Giovanni Antonini |
Giovanni Antonini et Il giardino armonico ont donné hier soir un concert aussi raffiné qu´émouvant dans la sompteuse Salle des Géants de la Hofburg d´Innsbruck, une des plus belles salles des fêtes d´Autriche, dont la décoration rococo blanche et or remonte à Marie-Thérèse et François-Étienne de Lorraine. Les musiques de la Renaissance et du premier baroque ont résonné sous le regard du couple impérial et et de leurs 16 enfants, représentés dans des portraits en pied par Martin van Meytens et ses élèves et sous les fresques dynastiques Habsbourg-Lorraine de Franz Anton Maulbertsch. Le bonheur visuel a précédé le bonheur acoustique avant même que ne commence le concert.
Josquin Desprez, Alexander Agricola, John Dunstable, Claudio Monteverdi, Giovanni Gabrieli, Girolamo Frescobaldi, Dario Castello, Tarquinio Merula, Lodovico Grossi da Viadana, Bellerofonte Castaldi, Jacob van Eyck, Samuel Scheidt et bien d´autres compositeurs connus, mais surtout moins connus, étaient au programme de ce concert découverte qui s´est déroulé comme un exposé musical chronologique du passage de la renaissance au baroque, puis de son développement.
Le concert est placé sous le motto de la pavane que Giovanni Antonini a choisie comme morceau d´introduction. La pavane, écrite par une main restée anonyme, provient d´une collection de danses italiennes du 16e siècle. Elle a pour titre „La morte della Ragione“ (“La mort de la raison"), un titre que les musiciens du Giardino armonico ont interprété comme une définition approchant le coeur de la musique baroque, et dont ils ont fait le leitmotiv de leur magnifique concert: la mort de la raion, c´est la victoire musicale. Pour le Giardino armonico, cette pièce d´introduction célèbre la victoire musicale de la sensibilité sur la raison. Le parcours de la soirée au travers des époques musicales de la Renaissance et du Baroque illustrera cette victoire dans des musiques choisies, où l´expression de l´extrême et l´éloquence émotionnelle se superpose à l'art du contrepoint.
Le voyage temporel auquel nous invite le concert du Giardino armonico nous entraîne à la fois dan un voyage au travers des principales cours d´Europe, les cours italiennes bien sûr avec Venise, Rome et Florence, mais aussi dans une moindre mesure, Naples, puis la cour londonienne de Henri VIII, et la France, avec une attention marquée pour l´influence de la France du Nord et des Flandres sur le développement du baroque.

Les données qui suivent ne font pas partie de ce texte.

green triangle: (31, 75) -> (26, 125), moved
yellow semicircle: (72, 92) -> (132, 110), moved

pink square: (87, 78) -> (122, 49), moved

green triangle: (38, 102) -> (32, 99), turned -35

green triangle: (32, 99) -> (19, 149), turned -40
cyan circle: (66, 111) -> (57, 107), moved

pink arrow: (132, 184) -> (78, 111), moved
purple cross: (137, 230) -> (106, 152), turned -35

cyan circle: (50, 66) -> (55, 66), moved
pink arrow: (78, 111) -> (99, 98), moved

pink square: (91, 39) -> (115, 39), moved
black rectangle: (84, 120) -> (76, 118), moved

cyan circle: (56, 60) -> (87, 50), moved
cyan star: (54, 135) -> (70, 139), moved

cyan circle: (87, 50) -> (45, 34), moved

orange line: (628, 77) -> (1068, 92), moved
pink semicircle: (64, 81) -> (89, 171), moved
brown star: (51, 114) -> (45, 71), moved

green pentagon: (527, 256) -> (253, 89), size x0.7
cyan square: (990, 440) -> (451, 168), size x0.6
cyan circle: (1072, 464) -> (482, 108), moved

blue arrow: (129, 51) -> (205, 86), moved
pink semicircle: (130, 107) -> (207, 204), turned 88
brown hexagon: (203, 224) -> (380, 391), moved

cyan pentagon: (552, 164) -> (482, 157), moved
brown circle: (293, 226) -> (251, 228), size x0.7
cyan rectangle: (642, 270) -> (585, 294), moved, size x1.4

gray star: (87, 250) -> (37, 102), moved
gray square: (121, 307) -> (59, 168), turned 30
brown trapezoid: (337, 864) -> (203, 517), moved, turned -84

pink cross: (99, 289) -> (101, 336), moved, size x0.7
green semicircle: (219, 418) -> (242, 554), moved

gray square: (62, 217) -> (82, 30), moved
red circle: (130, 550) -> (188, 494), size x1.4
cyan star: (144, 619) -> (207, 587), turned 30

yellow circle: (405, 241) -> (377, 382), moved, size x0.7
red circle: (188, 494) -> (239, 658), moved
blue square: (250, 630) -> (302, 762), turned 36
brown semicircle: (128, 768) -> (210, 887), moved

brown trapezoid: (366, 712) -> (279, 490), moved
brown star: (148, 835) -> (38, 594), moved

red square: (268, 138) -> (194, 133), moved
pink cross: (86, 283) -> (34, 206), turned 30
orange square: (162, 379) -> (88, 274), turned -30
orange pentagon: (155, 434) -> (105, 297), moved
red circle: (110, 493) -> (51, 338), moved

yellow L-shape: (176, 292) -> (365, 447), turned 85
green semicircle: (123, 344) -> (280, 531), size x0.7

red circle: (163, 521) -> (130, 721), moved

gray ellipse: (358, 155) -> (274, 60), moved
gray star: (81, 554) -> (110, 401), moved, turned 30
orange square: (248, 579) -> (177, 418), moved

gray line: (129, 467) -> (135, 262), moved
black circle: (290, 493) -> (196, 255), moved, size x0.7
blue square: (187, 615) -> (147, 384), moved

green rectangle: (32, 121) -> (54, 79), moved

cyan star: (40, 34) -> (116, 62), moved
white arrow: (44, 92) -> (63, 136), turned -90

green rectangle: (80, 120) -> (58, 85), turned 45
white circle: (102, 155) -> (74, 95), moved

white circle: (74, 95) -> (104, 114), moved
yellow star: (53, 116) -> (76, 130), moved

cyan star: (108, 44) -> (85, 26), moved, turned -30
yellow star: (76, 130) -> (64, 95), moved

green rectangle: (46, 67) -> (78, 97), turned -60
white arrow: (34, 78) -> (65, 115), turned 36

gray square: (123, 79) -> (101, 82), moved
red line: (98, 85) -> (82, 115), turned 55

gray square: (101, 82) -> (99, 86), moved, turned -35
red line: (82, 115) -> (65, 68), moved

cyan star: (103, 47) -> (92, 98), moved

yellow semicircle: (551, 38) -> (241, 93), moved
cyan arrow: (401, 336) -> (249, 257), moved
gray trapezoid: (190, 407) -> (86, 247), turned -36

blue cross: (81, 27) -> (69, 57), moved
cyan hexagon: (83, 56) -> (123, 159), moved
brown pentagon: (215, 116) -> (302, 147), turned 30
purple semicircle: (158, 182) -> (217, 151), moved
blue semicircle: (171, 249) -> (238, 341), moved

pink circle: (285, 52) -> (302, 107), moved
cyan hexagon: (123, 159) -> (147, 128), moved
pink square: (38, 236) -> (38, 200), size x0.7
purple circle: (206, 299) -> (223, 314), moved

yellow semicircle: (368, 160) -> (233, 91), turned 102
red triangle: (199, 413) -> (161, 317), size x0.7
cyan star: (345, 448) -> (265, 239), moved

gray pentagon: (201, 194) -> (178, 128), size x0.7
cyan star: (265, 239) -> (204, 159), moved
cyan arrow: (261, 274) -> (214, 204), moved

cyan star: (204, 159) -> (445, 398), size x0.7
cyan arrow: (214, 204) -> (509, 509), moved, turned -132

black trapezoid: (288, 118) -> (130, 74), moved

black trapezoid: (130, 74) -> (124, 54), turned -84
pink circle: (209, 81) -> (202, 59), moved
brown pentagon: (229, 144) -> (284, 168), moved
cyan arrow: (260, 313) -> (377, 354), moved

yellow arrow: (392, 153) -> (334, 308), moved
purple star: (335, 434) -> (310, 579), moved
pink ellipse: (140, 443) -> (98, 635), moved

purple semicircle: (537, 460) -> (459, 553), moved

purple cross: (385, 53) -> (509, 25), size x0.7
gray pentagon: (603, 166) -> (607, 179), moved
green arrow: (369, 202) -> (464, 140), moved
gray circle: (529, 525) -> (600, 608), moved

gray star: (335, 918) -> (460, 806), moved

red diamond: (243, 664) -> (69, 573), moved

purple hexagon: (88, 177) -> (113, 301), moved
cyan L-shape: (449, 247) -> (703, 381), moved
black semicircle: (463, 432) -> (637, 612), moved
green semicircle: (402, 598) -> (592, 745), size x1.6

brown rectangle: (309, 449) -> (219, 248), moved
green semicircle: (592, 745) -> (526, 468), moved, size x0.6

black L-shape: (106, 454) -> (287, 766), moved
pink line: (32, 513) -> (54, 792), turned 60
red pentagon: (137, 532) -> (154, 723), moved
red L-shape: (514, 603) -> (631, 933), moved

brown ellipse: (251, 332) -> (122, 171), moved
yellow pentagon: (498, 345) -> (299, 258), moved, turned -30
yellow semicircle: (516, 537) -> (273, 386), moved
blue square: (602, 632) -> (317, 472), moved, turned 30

Le programme du Giardino armonico marie le plaisir musical à une démonstration quasi pédagogique. Il nous convie à un voyage dans une Europe musicale des 16 et 17e siècle qui rompt avec le canon traditionnel et consacre le triomphe des "affetti" sur le contrepoint et qui conduit au maniérisme avec ses changements abrupts de clés qui créent des surprises donnant le frisson. On reste parfois stupéfait de la contemporanéité de certains des morceaux dont les syncopes audacieuses, les dissonances brutales et la nervosité exaltée surprennent et font se rencontrer l´hier et "le vierge, le vivace et le bel aujourd´hui". On n´en croit pas ses oreilles, ces compositions ont-elles toutes vraiment quatre ou cinq cents ans?
Même si leur réputation n´est plus à faire et est établie depuis plus de vingt ans, il faut souligner la qualité hors pair de chacun de ces instrumentistes spécialistes de la musique ancienne, et de leur dirigeant, l´incomparable flûtiste Giovanni Antonini, époustouflant de maestria et de raffinement dans le rendu de la palette émotionnelle avec les divers instruments à vent qu´il pratique. Ces musiciens restituent toute la magie des siècles du baroque. Un pur bonheur!